--- Task data Enclosed Below ---

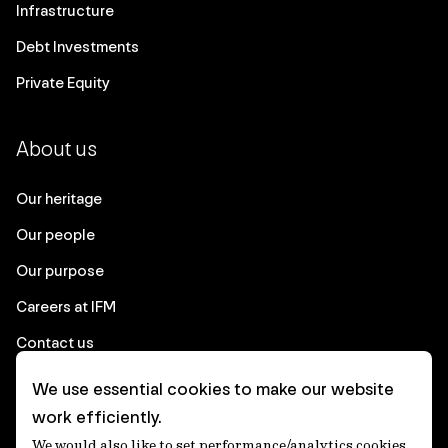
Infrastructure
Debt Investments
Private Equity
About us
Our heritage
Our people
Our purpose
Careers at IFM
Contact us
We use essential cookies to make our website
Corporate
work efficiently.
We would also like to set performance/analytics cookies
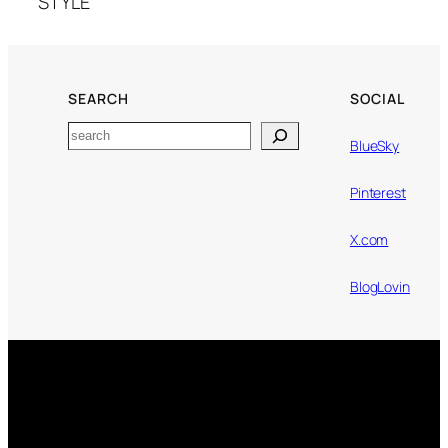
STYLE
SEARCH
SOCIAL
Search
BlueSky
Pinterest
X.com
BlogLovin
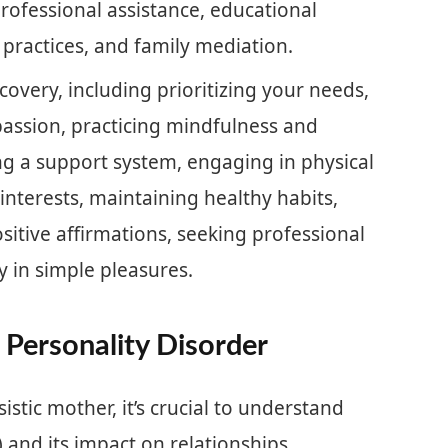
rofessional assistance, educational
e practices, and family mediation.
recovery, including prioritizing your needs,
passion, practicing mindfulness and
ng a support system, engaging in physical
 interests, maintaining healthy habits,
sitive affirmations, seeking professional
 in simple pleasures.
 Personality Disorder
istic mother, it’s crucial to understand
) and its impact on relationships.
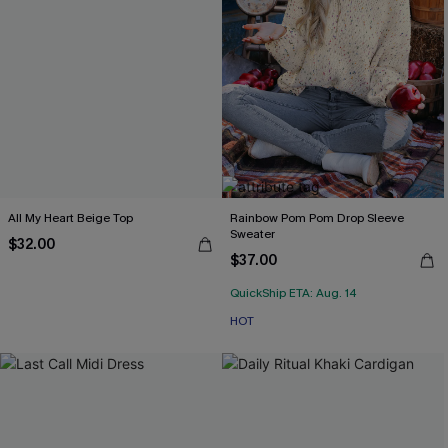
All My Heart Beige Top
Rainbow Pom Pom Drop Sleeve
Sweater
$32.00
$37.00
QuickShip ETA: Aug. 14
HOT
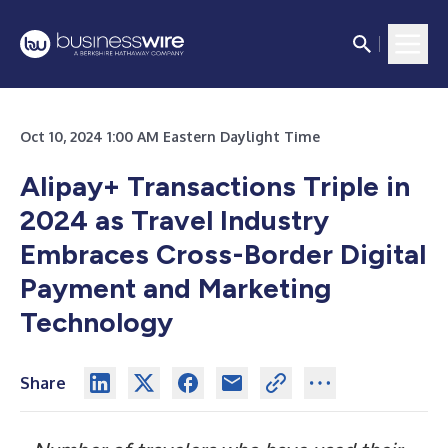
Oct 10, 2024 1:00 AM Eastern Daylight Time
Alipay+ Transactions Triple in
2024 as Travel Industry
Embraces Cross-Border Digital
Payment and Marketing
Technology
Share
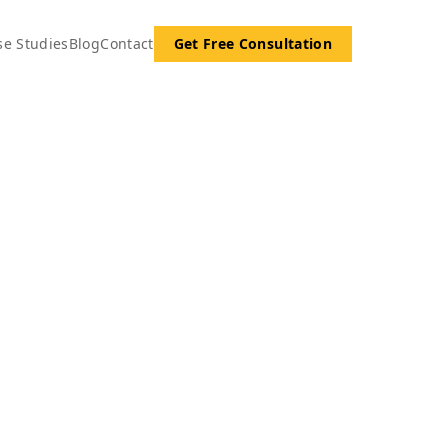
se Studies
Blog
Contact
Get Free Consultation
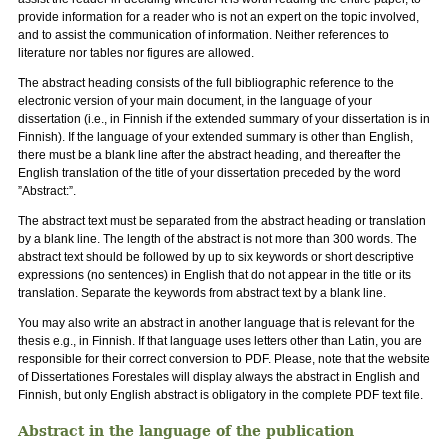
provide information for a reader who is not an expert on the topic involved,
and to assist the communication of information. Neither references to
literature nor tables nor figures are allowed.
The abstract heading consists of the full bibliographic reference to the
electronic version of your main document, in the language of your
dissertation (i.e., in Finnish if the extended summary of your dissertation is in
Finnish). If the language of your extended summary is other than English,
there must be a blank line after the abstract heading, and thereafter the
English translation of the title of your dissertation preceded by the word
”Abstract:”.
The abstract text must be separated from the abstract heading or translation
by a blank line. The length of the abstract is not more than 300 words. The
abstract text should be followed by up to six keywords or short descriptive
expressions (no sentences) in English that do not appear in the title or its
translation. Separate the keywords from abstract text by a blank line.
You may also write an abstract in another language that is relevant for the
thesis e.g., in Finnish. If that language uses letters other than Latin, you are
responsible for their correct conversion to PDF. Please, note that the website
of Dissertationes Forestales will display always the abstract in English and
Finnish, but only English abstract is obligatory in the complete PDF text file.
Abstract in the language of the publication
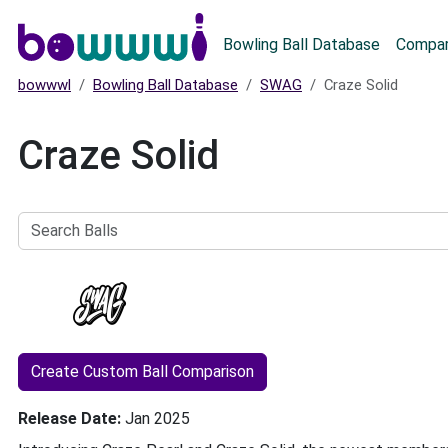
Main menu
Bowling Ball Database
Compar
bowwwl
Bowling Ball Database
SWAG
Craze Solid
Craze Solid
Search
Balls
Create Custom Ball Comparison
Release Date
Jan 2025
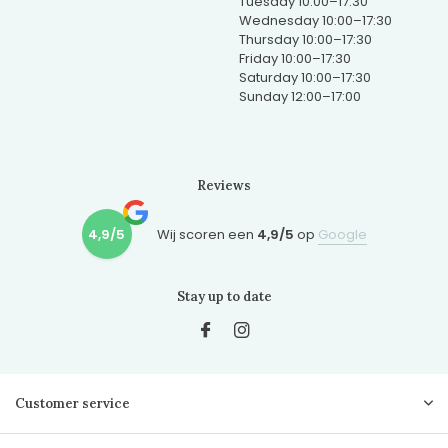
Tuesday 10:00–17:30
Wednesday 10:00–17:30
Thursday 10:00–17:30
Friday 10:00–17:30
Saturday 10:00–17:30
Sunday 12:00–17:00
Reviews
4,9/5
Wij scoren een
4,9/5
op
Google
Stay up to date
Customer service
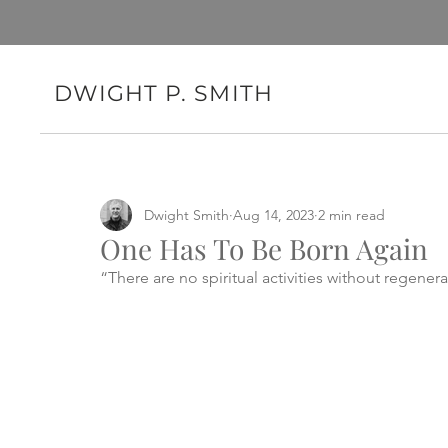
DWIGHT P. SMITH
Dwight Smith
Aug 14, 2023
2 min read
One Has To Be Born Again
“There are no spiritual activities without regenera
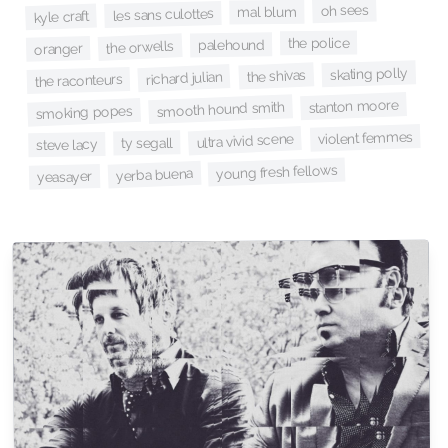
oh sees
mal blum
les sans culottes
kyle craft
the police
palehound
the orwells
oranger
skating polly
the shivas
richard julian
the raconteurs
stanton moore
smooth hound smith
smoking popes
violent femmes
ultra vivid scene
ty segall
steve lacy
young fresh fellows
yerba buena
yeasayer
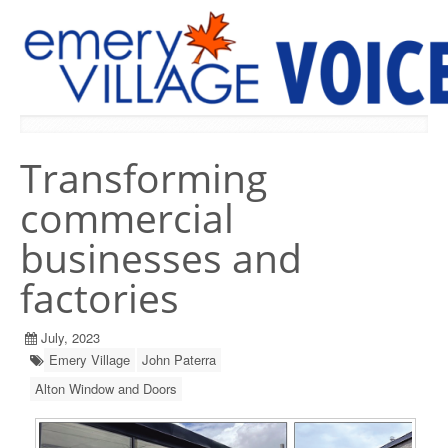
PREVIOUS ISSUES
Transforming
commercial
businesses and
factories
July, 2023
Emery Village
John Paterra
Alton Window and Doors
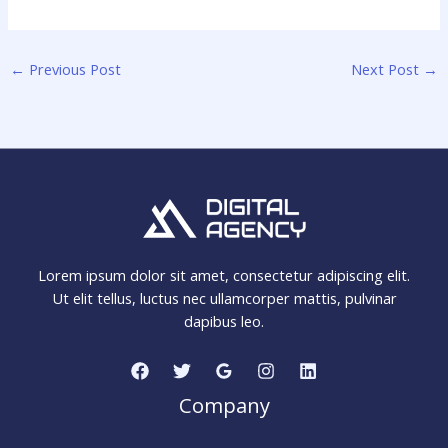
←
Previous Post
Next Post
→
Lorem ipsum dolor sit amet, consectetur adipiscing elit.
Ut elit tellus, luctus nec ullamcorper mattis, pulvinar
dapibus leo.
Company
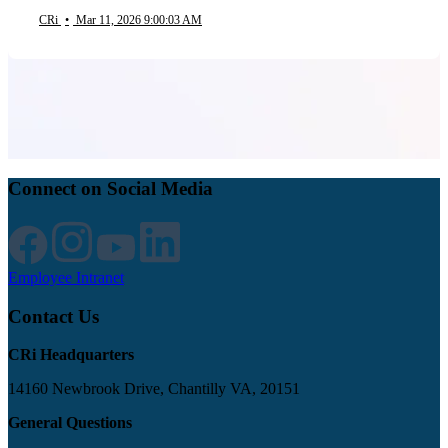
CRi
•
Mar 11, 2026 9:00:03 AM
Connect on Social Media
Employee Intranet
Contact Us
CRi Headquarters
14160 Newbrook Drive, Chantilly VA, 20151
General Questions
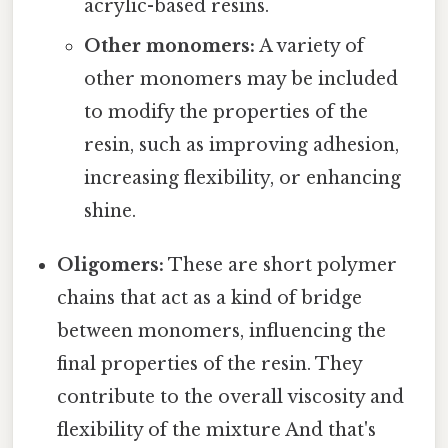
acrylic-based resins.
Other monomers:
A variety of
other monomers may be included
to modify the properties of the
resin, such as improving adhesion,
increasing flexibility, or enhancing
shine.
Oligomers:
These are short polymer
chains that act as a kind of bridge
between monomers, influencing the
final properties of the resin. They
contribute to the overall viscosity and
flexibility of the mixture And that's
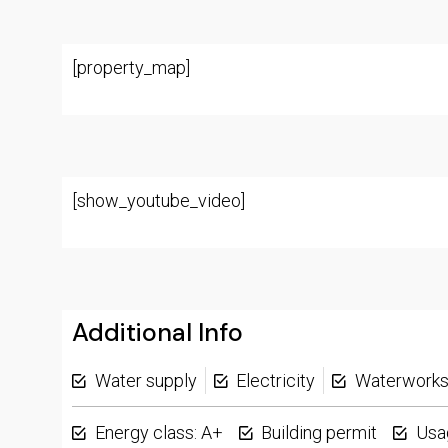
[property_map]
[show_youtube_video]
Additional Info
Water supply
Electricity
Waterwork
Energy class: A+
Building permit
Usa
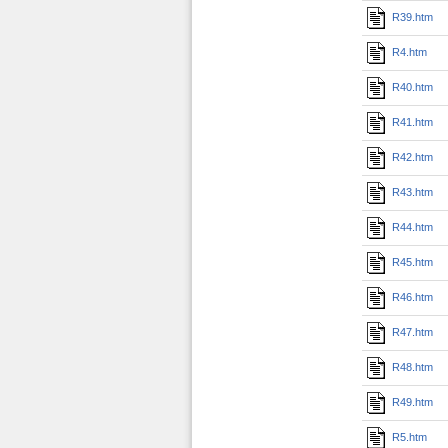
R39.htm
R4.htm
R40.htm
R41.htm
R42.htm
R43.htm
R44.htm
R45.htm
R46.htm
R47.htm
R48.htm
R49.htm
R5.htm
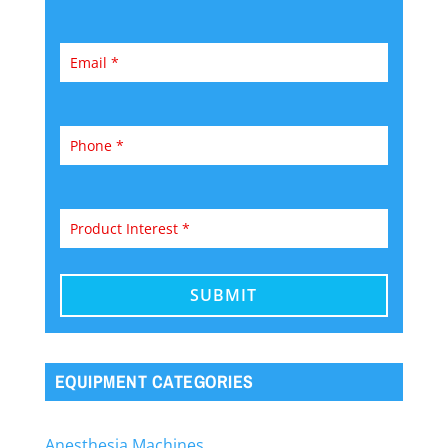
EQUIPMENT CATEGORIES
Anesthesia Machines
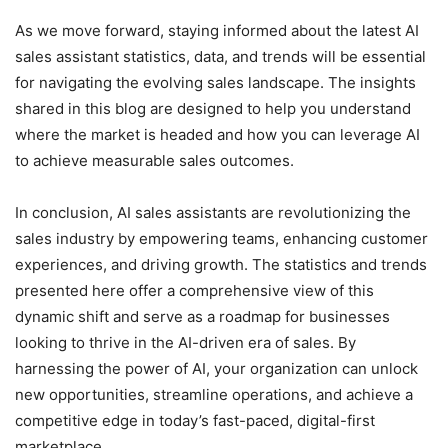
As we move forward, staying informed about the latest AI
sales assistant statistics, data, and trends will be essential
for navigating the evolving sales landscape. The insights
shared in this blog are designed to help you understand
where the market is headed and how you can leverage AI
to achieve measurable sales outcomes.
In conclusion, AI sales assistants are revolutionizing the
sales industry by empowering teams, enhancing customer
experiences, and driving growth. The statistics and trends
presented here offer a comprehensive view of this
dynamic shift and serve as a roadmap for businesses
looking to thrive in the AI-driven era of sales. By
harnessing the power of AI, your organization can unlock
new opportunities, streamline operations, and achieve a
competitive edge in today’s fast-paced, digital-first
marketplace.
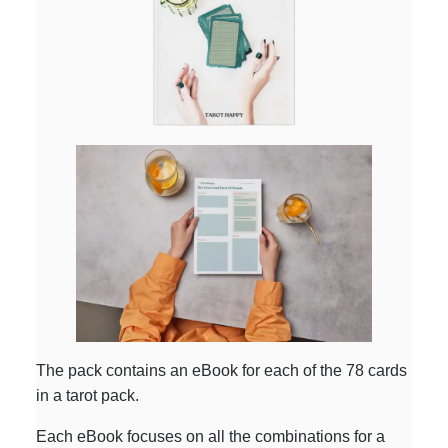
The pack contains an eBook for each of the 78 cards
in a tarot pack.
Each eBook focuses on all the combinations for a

--- End of Enclosed Task data ---

# [To do]
Make an exact copy of only those lines that run from the line with "In conclusion, AI" through the end of the records, excluding pictures.

# [Task solution]
In conclusion, AI sales assistants are revolutionizing the
sales industry by empowering teams, enhancing customer
experiences, and driving growth. The statistics and trends
presented here offer a comprehensive view of this
dynamic shift and serve as a roadmap for businesses
looking to thrive in the AI-driven era of sales. By
harnessing the power of AI, your organization can unlock
new opportunities, streamline operations, and achieve a
competitive edge in today’s fast-paced, digital-first
marketplace.
The pack contains an eBook for each of the 78 cards
in a tarot pack.
Each eBook focuses on all the combinations for a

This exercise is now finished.